FABRICE LUCHINI ET MOI
Article
publié dans la Lettre n° 369
du
26 mai 2014
FABRICE LUCHINI ET MOI. Seul en scène
écrit, mis en scène et interprété par Olivier Sauton.
Avoir vingt ans, rêver de devenir comédien et rencontrer fortuitement
son idole dans une rue de Paris à trois heures du matin, cela tient
du miracle ou du destin.
Eh bien, Paris avait des airs de miracle ce soir-là lorsque
les pas d’Olivier Sauton croisèrent ceux de Fabrice Luchini au détour
d’une rue. Le célèbre comédien fut assez aimable pour prendre le
temps de répondre à sa sollicitation en lui récitant une fable de
Jean de la Fontaine. Cette première rencontre aurait pu être suivie
par d’autres mais comme elles n’eurent pas lieu, Olivier Sauton
se mit alors à les inventer ou, pour reprendre ses propres termes,
à les fantasmer. Du fantasme à la réalité, il n’y a qu’un pas qu’il
franchit aujourd’hui sur la scène. En trois leçons, il imagine ce
qu’auraient pu être ces Masterclass avec son idole.

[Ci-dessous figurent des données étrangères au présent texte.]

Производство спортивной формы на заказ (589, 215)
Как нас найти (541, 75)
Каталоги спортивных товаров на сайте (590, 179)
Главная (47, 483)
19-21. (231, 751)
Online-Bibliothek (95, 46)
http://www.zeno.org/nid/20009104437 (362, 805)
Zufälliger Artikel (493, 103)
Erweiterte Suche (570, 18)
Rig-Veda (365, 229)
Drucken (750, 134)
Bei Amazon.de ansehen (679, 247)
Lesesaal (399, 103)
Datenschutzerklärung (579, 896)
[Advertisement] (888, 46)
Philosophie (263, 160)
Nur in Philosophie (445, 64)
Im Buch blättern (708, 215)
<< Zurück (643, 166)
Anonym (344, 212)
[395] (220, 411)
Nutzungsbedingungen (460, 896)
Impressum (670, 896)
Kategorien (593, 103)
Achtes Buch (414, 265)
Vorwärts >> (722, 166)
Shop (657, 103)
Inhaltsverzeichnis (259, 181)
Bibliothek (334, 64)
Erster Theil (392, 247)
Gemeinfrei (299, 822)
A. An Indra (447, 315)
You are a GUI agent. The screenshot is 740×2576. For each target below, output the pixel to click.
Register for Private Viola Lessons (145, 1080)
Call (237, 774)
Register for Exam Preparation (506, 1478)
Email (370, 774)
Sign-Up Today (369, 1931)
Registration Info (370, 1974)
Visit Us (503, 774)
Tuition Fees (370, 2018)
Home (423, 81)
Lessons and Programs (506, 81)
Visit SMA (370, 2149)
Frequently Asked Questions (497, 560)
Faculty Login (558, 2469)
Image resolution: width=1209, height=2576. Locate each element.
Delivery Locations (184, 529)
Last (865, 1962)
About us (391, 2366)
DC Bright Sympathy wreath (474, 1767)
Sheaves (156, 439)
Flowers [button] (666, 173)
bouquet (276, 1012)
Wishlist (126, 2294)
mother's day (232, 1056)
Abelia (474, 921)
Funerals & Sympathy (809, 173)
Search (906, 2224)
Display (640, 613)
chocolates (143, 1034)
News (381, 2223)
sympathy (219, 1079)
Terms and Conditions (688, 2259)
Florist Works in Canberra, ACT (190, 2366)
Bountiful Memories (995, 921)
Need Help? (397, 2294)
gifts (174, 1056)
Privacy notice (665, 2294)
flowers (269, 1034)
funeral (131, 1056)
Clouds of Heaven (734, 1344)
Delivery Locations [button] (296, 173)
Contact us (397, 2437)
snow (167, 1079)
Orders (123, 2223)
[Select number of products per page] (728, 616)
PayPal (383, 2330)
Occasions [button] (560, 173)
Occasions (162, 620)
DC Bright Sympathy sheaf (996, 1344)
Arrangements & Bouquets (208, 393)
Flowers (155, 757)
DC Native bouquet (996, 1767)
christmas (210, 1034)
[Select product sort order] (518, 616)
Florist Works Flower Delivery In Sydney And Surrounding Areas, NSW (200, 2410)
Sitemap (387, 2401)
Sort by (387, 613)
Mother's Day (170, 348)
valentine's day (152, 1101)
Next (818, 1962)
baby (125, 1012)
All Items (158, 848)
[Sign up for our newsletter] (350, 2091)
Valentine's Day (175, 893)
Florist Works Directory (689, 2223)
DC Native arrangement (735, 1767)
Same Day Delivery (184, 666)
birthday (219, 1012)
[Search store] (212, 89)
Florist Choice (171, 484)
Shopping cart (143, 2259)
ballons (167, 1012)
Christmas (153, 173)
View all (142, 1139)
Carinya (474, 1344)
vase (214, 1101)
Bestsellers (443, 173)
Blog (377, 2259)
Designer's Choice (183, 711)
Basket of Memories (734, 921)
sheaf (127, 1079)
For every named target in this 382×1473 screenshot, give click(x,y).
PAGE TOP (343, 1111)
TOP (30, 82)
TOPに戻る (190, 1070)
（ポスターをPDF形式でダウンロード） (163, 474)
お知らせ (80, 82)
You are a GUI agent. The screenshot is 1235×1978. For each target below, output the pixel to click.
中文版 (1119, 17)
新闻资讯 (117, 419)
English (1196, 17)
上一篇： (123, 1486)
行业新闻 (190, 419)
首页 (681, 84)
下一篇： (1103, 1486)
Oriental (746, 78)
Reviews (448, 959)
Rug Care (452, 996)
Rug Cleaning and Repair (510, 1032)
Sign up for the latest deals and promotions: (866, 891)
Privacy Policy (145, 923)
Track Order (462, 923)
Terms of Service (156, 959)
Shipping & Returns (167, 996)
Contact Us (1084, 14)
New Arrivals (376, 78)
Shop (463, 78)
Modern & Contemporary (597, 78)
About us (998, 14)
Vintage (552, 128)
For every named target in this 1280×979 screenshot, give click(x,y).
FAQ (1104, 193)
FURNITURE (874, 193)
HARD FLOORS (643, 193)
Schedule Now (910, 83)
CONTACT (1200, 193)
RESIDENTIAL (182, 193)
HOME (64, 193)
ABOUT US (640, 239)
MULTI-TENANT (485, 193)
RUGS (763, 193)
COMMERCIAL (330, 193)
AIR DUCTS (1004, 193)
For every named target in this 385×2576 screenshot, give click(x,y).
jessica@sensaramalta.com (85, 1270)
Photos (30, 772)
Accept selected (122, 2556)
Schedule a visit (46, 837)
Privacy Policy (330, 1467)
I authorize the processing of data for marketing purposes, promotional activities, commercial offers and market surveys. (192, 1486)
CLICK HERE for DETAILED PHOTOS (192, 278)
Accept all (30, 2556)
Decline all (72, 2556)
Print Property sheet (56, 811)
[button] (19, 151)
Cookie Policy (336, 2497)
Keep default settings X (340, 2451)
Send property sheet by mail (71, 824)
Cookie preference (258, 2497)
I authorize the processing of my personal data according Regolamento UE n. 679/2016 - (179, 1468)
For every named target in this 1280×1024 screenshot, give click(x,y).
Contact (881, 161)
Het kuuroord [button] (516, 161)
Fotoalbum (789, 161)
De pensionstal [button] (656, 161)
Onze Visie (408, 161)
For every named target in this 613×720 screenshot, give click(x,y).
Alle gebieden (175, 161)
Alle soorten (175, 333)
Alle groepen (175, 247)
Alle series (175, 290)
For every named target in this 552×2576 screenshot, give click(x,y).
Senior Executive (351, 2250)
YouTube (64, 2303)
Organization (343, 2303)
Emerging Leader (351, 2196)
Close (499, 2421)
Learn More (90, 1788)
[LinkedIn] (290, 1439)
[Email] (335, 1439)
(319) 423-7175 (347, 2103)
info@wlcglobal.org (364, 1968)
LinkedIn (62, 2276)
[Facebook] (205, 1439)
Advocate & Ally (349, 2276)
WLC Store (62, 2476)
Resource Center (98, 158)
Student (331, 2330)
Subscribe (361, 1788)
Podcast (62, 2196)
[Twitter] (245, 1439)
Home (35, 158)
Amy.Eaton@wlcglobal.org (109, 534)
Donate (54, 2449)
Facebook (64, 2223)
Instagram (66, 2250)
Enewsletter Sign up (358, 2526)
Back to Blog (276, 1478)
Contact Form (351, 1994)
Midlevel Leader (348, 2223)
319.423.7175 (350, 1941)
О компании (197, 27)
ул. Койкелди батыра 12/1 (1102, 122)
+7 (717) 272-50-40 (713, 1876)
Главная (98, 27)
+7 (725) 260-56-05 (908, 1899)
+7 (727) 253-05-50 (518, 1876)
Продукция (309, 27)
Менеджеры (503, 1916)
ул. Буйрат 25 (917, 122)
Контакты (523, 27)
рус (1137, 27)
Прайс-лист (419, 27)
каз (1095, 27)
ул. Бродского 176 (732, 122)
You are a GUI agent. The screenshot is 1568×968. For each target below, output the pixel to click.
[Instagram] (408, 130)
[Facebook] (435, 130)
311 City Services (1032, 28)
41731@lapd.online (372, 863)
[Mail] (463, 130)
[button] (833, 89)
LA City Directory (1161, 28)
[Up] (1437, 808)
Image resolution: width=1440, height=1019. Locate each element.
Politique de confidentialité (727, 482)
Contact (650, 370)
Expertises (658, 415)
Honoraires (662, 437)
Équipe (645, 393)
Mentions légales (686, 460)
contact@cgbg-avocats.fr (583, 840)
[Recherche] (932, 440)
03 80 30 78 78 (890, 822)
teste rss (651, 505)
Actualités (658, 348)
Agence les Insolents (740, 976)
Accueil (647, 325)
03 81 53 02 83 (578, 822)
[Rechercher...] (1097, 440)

L’ Ivresse de Charles Baudelaire pour commencer. Les premiers
pas de l’élève ne sont guère prometteurs. Dans le jardin du Luxembourg
où il lui a donné rendez-vous, Fabrice Luchini mesure le chemin
à parcourir, les passants, eux, sont en joie !
Sidéré par la façon dont son modèle a lui-même récité le poème,
l’apprenti comédien meurt d’envie de poursuivre l’aventure. Luchini
accepte une deuxième rencontre, à son domicile cette fois, mais
avec une condition beaucoup plus ardue que dire un poème de Baudelaire
: lire, relire et re-relire les 343 fables de la Fontaine et en
mémoriser une. L’élève joue le jeu mais ne cache pas son ennui à
son mentor. Étonnement, incompréhension, voire ire du maître, qui
lui brosse en deux temps trois mouvements un tableau du bonheur
de lire puis, en un tour de main et deux mimiques, lui explique
comment aborder La Cigale et la fourmi. Cette seconde leçon
est le déclic pour Olivier, jusque-là plus enclin à parcourir L’Équipe
qu’à se plonger dans des livres, plus disposé à culbuter les filles
dans un canapé qu’à s’y enfoncer avec un roman! Lentement, durant
six mois, la métamorphose se fait, insensiblement, ce qui l’amène
à solliciter une troisième leçon, cette fois-ci dans le cadre d’un
théâtre en compagnie de Molière, d’Alceste et de Philinte... Et
là, c’est le bonheur !
Le parcours scolaire emprunté par les deux artistes et leur formation
par Jean-Laurent Cochet ne pouvaient que rapprocher l’admirateur
de l’admiré. L’inné prend alors le pas sur l’acquis. Le talent d’Olivier
est bien là, tapi au fond de lui-même et ne demande qu’à naître.
Outre celui, indéniable, d’imitateur, outre son sens de la scène
et de la formule, sa pensée livrée sur les classiques et la littérature
en général, sa vision du monde et de la culture montrent une intelligence
aiguë et le fruit d’une réflexion subtile. Caustique, critique ou
ironique, Olivier Sauton explique avec enthousiasme ce que représente
pour un esprit en jachère, ce moment merveilleux de voir semer puis
éclore cette passion subite et dévorante pour les mots, les phrases,
les écrits, ferments d’une culture qui germe, croît puis s’épanouit
avec une soif à jamais insatiable.
Ce bref instant passé autrefois avec Fabrice Luchini, Olivier Sauton
le transmet à son tour au public avec l’échange qu’il lui offre
à l’issue du spectacle. Cette proximité inattendue révèle l’importance
qu’a eue pour lui la rencontre d’autrefois. Mais elle permet aussi
à celui qui, comme Olivier Sauton, rêve de monter sur les planches,
de voir tout à coup l’opportunité de matérialiser ce rêve en suivant,
pourquoi pas, les cours de théâtre qu’il dispense.
Pour être passionnant, il faut passionner. Olivier Sauton
répond assurément à cette règle. Théâtre de l’Archipel 10e.